Коммандор Графф спросил Руфуса о здоровье и после пяти минут банальностей предложил вместе с ним откушать, что Светило им дало на сегодня, и запить всё это отменным вином, которое сам начальник тюрьмы специально припас для своего, как смеясь привычно проговорил Графф, «гостя».

Сам тюремщик правда пить не собирался, указывая что сейчас ещё не вечер и ему стоит продолжать службу, но своему известнейшему и достойному арестанту он готов услужить в такой малой слабости и просил того не стесняться его присутствия.

Старик с удовольствием отпил пару глотков густого, слегка с горчинкой, вина и заел копчёным мясом и огурцом, свежим и одурманяще пахнущим свободой, Солнцем, ветром в поле — да и вообще всем тем, от чего Руфус совершенно отвык в заключении.

Буквально через пять минут, в голове у старика помутилось и ему внезапно резко захотелось спать.
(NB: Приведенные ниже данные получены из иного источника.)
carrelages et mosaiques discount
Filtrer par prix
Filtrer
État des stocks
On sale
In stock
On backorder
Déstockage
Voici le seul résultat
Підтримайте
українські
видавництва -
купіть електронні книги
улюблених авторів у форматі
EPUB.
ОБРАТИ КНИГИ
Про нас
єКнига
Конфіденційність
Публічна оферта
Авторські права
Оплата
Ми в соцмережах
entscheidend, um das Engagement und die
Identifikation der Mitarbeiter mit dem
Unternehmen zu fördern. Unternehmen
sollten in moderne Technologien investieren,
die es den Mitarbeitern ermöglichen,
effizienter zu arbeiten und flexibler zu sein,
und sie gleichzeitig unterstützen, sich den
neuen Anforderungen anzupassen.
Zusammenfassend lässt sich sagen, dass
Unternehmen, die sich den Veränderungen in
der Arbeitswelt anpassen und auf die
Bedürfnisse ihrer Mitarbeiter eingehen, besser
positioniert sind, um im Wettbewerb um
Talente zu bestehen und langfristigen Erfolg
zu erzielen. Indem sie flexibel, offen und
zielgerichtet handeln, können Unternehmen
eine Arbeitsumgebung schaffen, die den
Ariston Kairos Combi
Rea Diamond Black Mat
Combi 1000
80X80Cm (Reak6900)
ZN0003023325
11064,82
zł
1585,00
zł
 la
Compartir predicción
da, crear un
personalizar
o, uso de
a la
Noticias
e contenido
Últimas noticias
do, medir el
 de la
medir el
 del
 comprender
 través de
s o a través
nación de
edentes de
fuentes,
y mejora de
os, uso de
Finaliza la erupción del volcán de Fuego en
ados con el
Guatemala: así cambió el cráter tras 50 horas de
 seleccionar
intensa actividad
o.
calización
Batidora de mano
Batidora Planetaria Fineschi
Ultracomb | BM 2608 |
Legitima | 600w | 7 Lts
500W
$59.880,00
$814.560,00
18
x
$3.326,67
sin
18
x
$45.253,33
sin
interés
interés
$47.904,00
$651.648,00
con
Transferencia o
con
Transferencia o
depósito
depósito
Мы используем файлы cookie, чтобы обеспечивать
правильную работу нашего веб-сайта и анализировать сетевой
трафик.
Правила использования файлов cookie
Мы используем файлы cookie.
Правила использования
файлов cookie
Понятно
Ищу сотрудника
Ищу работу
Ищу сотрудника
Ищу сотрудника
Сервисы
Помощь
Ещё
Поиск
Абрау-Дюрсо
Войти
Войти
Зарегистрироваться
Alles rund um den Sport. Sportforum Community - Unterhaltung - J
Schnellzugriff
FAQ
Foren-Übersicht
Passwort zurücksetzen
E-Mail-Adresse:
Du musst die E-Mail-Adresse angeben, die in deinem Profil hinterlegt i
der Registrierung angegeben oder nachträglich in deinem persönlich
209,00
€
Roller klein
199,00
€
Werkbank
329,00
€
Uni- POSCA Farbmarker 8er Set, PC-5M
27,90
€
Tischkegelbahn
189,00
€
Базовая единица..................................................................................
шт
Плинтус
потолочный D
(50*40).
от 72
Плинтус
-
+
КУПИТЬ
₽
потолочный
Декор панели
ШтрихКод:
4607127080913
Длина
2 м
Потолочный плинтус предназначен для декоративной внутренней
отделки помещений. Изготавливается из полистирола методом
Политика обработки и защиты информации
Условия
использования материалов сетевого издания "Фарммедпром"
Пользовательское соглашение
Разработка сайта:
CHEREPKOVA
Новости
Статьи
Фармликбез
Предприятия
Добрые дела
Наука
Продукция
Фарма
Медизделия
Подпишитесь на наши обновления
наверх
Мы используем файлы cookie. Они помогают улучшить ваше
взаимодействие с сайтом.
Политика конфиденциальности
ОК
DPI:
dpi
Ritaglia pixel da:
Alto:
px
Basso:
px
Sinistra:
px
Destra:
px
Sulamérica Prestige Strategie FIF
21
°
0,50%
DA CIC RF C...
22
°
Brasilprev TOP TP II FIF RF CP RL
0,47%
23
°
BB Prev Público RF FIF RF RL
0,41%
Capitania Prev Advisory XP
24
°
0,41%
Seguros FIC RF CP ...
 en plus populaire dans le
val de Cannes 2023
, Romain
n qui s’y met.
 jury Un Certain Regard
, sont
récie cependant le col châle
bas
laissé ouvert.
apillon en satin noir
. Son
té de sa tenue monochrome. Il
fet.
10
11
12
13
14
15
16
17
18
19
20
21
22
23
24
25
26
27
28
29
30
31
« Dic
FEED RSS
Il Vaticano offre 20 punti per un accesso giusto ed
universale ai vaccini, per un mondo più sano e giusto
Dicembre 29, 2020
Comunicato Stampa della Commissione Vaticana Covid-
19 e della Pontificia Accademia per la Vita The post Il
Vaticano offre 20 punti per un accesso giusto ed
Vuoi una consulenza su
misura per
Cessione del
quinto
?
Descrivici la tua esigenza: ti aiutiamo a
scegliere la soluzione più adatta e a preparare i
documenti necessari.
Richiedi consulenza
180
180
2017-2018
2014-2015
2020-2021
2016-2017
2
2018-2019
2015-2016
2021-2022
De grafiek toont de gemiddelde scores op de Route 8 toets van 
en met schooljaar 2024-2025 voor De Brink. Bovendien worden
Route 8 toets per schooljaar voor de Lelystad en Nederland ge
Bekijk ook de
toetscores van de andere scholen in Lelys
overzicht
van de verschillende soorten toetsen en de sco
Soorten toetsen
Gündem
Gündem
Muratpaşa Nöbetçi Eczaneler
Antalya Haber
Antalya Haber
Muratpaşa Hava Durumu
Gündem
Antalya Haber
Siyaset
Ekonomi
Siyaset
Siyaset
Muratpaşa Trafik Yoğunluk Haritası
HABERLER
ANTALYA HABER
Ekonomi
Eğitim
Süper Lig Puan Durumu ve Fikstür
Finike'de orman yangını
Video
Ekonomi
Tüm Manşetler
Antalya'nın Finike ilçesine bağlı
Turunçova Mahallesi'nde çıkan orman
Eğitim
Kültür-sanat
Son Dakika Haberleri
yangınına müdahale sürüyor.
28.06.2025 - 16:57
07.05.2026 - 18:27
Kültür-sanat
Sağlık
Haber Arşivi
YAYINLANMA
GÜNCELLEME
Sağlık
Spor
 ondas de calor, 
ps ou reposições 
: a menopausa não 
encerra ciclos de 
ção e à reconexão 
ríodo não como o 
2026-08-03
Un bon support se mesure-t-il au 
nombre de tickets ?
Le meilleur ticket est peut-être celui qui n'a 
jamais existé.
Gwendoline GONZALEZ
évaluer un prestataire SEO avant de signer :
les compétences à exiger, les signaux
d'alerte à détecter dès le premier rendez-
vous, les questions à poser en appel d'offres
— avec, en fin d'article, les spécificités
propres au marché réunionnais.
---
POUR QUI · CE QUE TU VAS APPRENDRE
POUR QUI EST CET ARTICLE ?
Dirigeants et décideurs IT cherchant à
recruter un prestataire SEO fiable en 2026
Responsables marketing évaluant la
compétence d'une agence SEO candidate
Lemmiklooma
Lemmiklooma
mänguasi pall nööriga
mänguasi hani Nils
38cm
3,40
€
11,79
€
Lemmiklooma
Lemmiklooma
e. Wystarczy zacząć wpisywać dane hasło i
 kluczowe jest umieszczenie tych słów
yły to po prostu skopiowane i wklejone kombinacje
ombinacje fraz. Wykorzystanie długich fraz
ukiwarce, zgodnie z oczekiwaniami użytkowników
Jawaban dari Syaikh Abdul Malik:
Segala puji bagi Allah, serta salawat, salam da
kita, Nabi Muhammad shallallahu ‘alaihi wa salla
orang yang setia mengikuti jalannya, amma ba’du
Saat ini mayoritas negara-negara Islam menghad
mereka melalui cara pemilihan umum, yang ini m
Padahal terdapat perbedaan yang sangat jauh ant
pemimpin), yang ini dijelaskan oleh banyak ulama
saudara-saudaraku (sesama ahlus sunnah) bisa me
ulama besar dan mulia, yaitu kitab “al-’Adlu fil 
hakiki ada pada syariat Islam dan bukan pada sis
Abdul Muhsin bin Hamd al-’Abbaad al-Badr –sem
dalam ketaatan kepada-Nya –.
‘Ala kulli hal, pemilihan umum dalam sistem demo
Коммандор Графф его успокоил, тем что ничего страшного и пускай Руфус отдохнёт, пока он, коммандор, прибирает остатки их совместной трапезы.

Шепчущий очередные слова о Светиле и том что следует жить не только «свято» но и «честно» — Руфус был заботливо уложен на своё убогое ложе и вскоре затих, лишь мерное вздымание его тощей старческой груди, показывало, в полумраке камеры, что он спит, а не умер.